Esa capacidad para el autoescarnio, sin embargo, tiene sus aristas al presentarse como una revancha en contra de las críticas más frecuentes que se le han hecho al autor. Comentarios sarcásticos que pretenden burlarse de los reclamos de que, por ejemplo, los personajes de sus novelas no sean mexicanos o que la acción no se desarrolle en México. Uno de los párrafos del libro es, en este sentido, bastante ejemplificador:
—El gran problema de este libro es que la mayor parle de la acción se desarrolla en París —me sanciona Josefa—. ¿Sabes cuántas novelas latinoamericanas se sitúan en esta ciudad? Centenares, Aníbal, centenares…

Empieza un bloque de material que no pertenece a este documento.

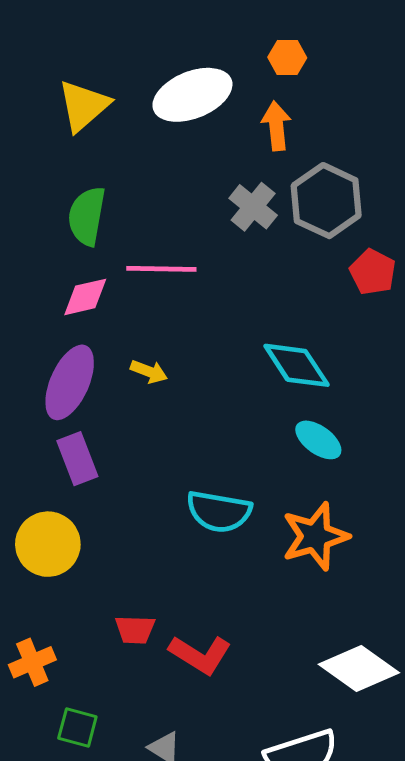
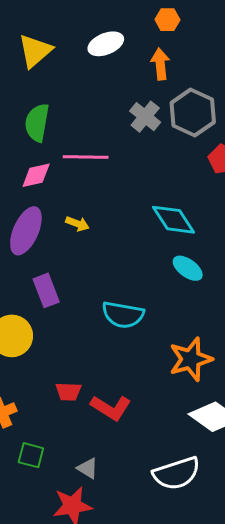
white ellipse: (192, 95) -> (106, 44), size x0.7
purple rectangle: (77, 459) -> (46, 290), moved
orange star: (315, 536) -> (191, 359), moved

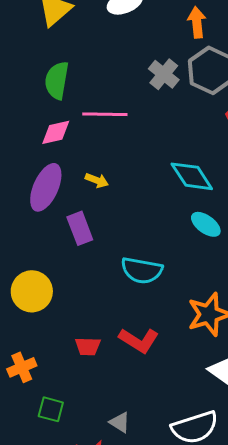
orange arrow: (160, 64) -> (197, 22), moved
purple rectangle: (46, 290) -> (80, 228), moved
red L-shape: (111, 408) -> (139, 340), moved
gray triangle: (88, 468) -> (120, 422), moved

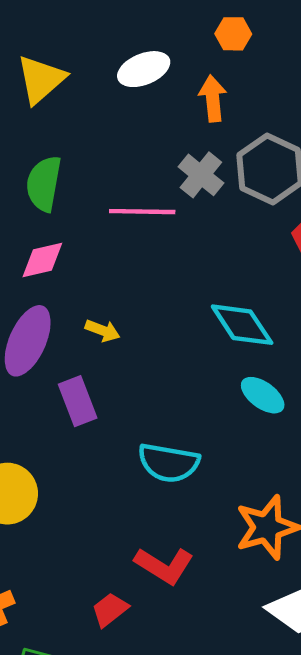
orange arrow: (197, 22) -> (213, 98), moved
pink line: (105, 114) -> (142, 212), moved
red trapezoid: (88, 346) -> (110, 610), moved, turned 140

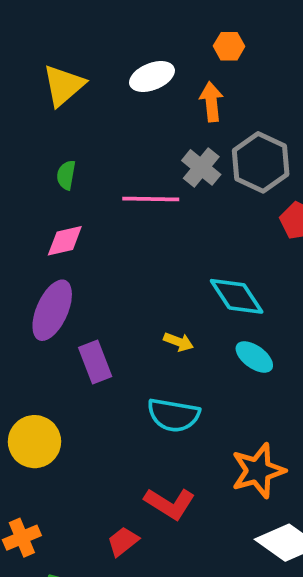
green semicircle: (44, 184) -> (66, 175), size x0.6
yellow arrow: (103, 331) -> (179, 342), moved

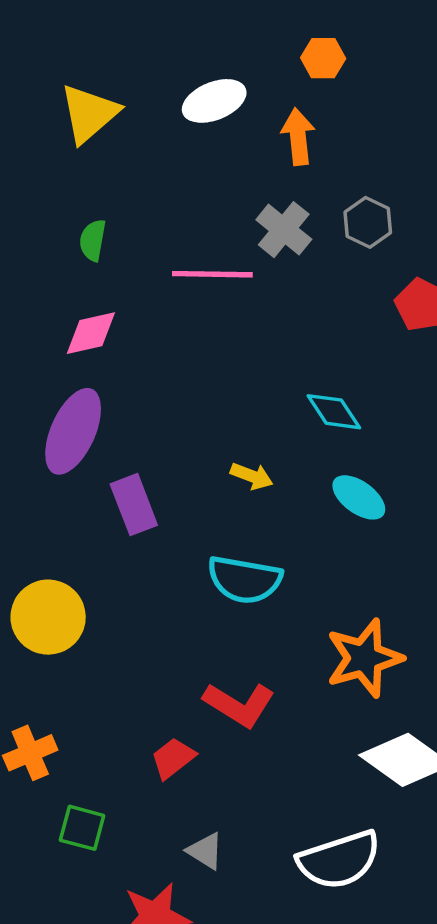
gray hexagon: (261, 162) -> (368, 222), size x0.6
cyan diamond: (237, 296) -> (334, 412), size x0.7

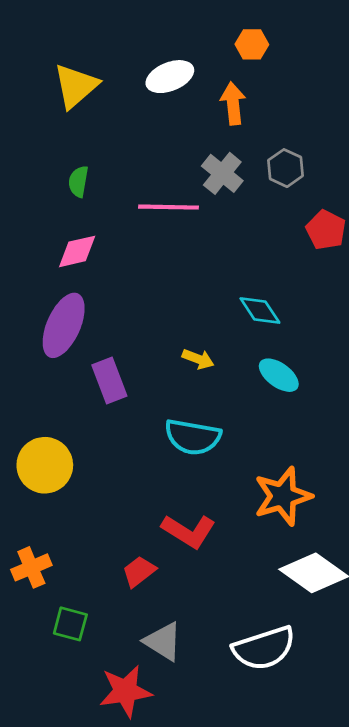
gray triangle: (205, 851) -> (163, 641), size x1.4

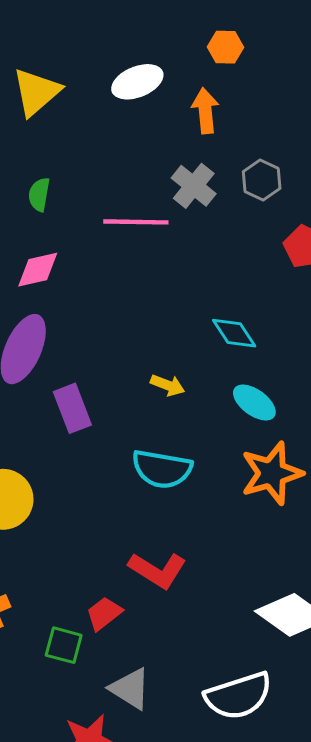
orange star: (283, 496) -> (272, 473), moved
green square: (70, 624) -> (64, 645), moved

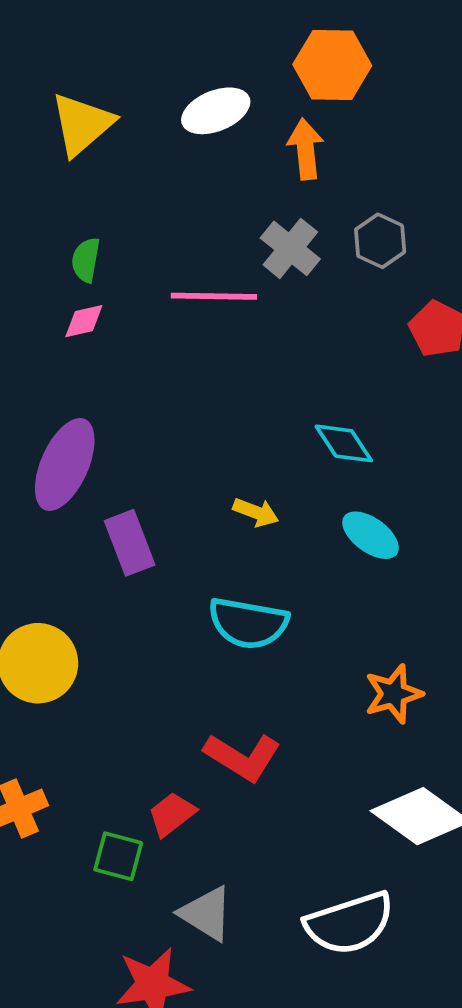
orange hexagon: (225, 47) -> (332, 65), size x1.6
pink diamond: (38, 270) -> (84, 321), moved, size x0.7
orange star: (272, 473) -> (393, 694), moved, size x0.7

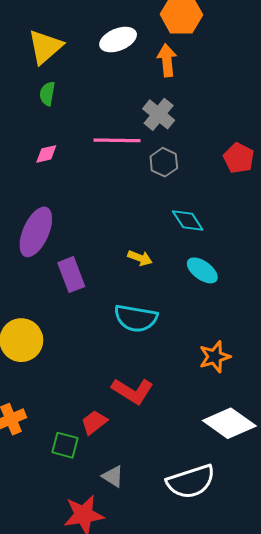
gray hexagon: (380, 241) -> (164, 162), moved
green semicircle: (86, 260) -> (47, 94), moved
gray triangle: (206, 914) -> (113, 476), size x0.7

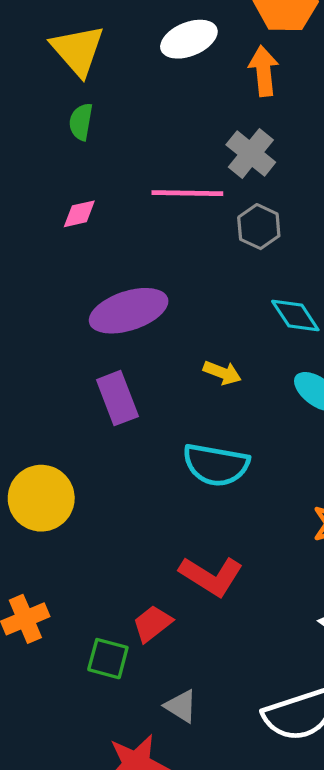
yellow triangle: (45, 47) -> (78, 50), turned -30
purple ellipse: (36, 232) -> (129, 311), moved, turned 48

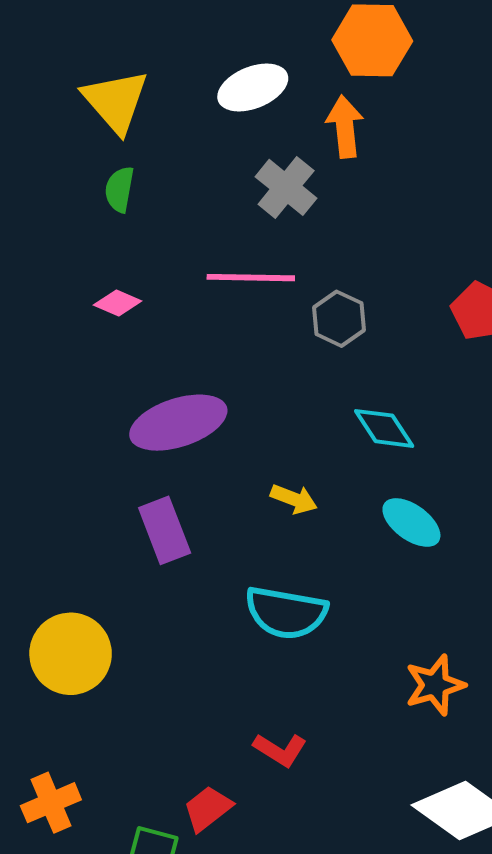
gray cross: (251, 153) -> (286, 187), moved
pink diamond: (79, 214) -> (118, 303), turned 36
red L-shape: (211, 576) -> (280, 750), size x0.7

—¿Y qué quieres que haga, Josefa? ¿Que me vaya a vivir a Varsovia o a Bogotá para no incomodar a los críticos? ¿No te parece una concesión suficiente el que yo sea mexicano? (p. 305)
Así es como, a través de más de cuatro décadas, la vida de Aníbal Quevedo transcurre de manera vertiginosa entre varios países, continentes, figurones intelectuales y amores dolorosos e imposibles. A pesar de dejar en claro que la novela intenta transigir con la idea de utopía y de que la lucha por los ideales se vuelve una misión, si no imposible sí vacía de significado en un mundo en el que la imagen de futuro cada vez se ha reducido más hasta casi desaparecer, el libro termina planteando aún la posibilidad de existir insistiendo en esta forma de vida. Dice Claire, el amor eterno de Aníbal: “Siempre me mantengo en pie de guerra. Y nunca transijo. Lo siento Aníbal: a diferencia de ti, yo no pienso renunciar a la locura”. Al final queda la esperanza.

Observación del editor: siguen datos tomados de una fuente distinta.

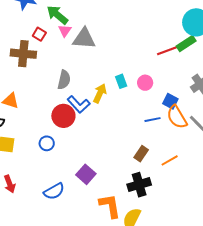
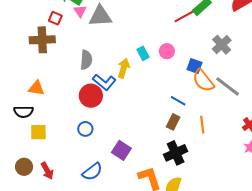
blue line: (153, 120) -> (178, 101), moved, turned 49
blue circle: (47, 143) -> (85, 129), moved
orange line: (170, 160) -> (202, 125), turned -60

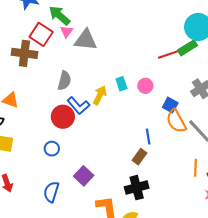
red square: (55, 18) -> (41, 34), size x1.6
blue line: (178, 101) -> (148, 137), turned 42
orange line: (202, 125) -> (196, 168), moved
blue semicircle: (92, 172) -> (51, 192), turned 135

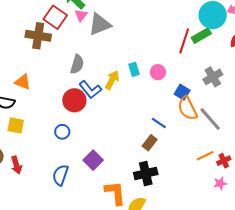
gray triangle: (86, 40) -> (100, 24), turned -30
red line: (171, 54) -> (184, 41), turned -55
blue line: (148, 137) -> (159, 123), turned -49
orange line: (196, 168) -> (205, 156), turned 60

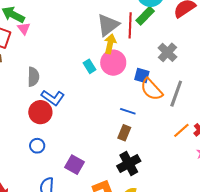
gray triangle: (100, 24) -> (108, 25), moved
pink circle: (158, 72) -> (113, 63), size x1.6
yellow arrow: (112, 80) -> (110, 44), moved
gray line: (210, 119) -> (176, 94), turned 76

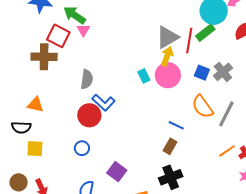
blue square: (142, 75) -> (202, 73), moved

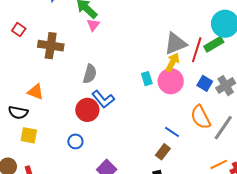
red square: (58, 36) -> (19, 30), moved, size x0.6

Al final de la trama. Después. Volpi no resiste terminar su novela con un guiño humorístico al presentar una bibliografía que es una broma bastante sofisticada: al lado de libros seminales del pensamiento del siglo XX se alinean fichas de libros inexistentes. Como reza la advertencia al inicio de la novela: “Ésta es una obra de ficción. Cualquier parecido con la realidad es culpa de esta última”. La realidad sobrepasada por una obra que seguirá cosechando detractores para su autor pero también lectores para su causa. Historia, humor, reconstrucción biográfica, burla de sí mismo y del sistema político, visita a la miseria y las rebeliones indígenas, filósofos franceses e intelectuales mexicanos: un coctel que merece ser leído con atención y en la misma medida, disfrutado página a página.